Bank of Ghana's response to inflation crisis largely in sync with IEA's expectations

The Monetary Policy Committee (MPC) of the Bank of Ghana (BoG) held its 106th meeting during May 18-20 to respond to Ghana's inflation crisis. Inflation has been sweeping the globe as a result of the disruption of supply chains by the pandemic and the effect of the Russia Ukraine war on the prices of fuel and food.

And Ghana has had its share of the crisis as inflation rose sharply in April to 23.6%, the highest in eighteen years and the eleventh consecutive monthly increase. The cost of living has risen sharply across the country, with the prices of almost all goods and services experiencing marked increases.

Ahead of the MPC meeting, the IEA published an article stating its expectations. The IEA noted that at the MPC's last meeting in March, the Committee raised its benchmark Policy Rate (PR) by 250 basis points, bringing the cumulative increase during the past year to 350 basis points. However, the policy tightening had so far not been able to slow down the inflation.

Noting that the MPC bases its PR decision on how it perceives the balance of risks between inflation and growth, the IEA argued that, in light of a fledgling recovery from the pandemic, growth should not be an immediate concern to the MPC, and that inflation posed the greater risk. The IEA is pleased to note that the MPC came to the same conclusion when it declared that: “...with the strong rebound in growth....., the balance of risks is clearly on inflation."

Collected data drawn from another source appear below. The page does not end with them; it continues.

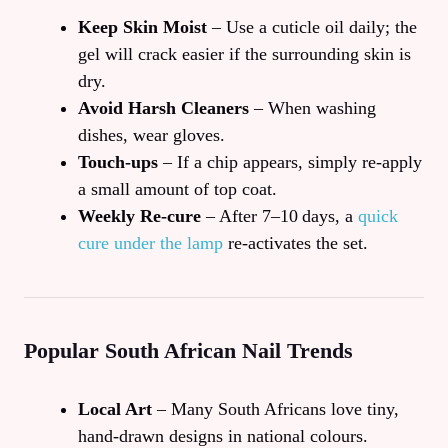
Keep Skin Moist
– Use a cuticle oil daily; the
gel will crack easier if the surrounding skin is
dry.
Avoid Harsh Cleaners
– When washing
dishes, wear gloves.
Touch‑ups
– If a chip appears, simply re‑apply
a small amount of top coat.
Weekly Re‑cure
– After 7–10 days, a
quick
cure under the lamp
re‑activates the set.
Popular South African Nail Trends
Local Art
– Many South Africans love tiny,
hand‑drawn designs in national colours.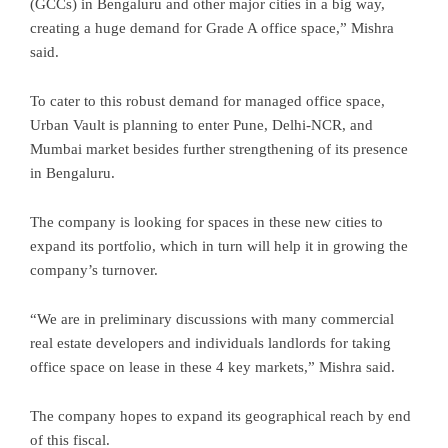
(GCCs) in Bengaluru and other major cities in a big way,
creating a huge demand for Grade A office space,” Mishra
said.
To cater to this robust demand for managed office space,
Urban Vault is planning to enter Pune, Delhi-NCR, and
Mumbai market besides further strengthening of its presence
in Bengaluru.
The company is looking for spaces in these new cities to
expand its portfolio, which in turn will help it in growing the
company’s turnover.
“We are in preliminary discussions with many commercial
real estate developers and individuals landlords for taking
office space on lease in these 4 key markets,” Mishra said.
The company hopes to expand its geographical reach by end
of this fiscal.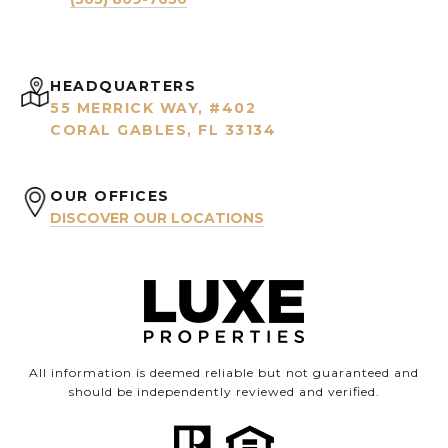
HEADQUARTERS
55 MERRICK WAY, #402
CORAL GABLES, FL 33134
OUR OFFICES
DISCOVER OUR LOCATIONS
All information is deemed reliable but not guaranteed and
should be independently reviewed and verified.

As to by how much the PR was to be raised, the IEA posited that consideration should be given to: i) The wide gap between the PR (17.0%) and inflation (23.6%); ii) The policy tightening by major central banks, which increases the risk of foreign currency outflows from developing and emerging market economies and which could put renewed pressure on the cedi; and iii).

The increase in the PR by as much as 250 basis points at the last MPC meeting, an increase that might not have exerted its full impact. Taking all of these factors into consideration, the IEA suggested that the MPC should increase the PR by another 200 bases.

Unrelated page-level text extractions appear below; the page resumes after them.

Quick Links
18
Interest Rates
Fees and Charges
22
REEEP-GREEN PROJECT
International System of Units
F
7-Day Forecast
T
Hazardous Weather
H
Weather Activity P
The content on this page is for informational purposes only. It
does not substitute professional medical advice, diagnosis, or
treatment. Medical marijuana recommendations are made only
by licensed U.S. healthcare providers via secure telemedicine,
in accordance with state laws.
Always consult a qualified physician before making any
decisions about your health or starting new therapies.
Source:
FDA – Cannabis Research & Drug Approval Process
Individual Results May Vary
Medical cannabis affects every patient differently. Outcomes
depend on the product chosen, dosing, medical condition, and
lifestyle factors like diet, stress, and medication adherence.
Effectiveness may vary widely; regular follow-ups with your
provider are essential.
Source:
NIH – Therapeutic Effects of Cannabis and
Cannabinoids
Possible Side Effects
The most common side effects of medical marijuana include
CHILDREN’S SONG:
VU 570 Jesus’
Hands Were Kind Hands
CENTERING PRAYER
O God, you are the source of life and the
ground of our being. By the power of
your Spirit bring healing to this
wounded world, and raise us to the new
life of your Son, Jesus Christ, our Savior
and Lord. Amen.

Here also, the IEA takes comfort in the fact that the MPC agreed with it on the quantum of the increase and raised the PR by 200 basis points. The IEA noted, however, that the Inflation Targeting (IT) framework that the BoG has used ice 2007, had limitations in a developing country like Ghana that needed to be recognized.

First, the transmission of the PR is constrained by an underdeveloped and less-responsive financial sector. Second, and perhaps more important, is the fact that Ghana has a long history of inflation with strong supply or cost undercurrents, in particular, food, fuel, and the exchange rate.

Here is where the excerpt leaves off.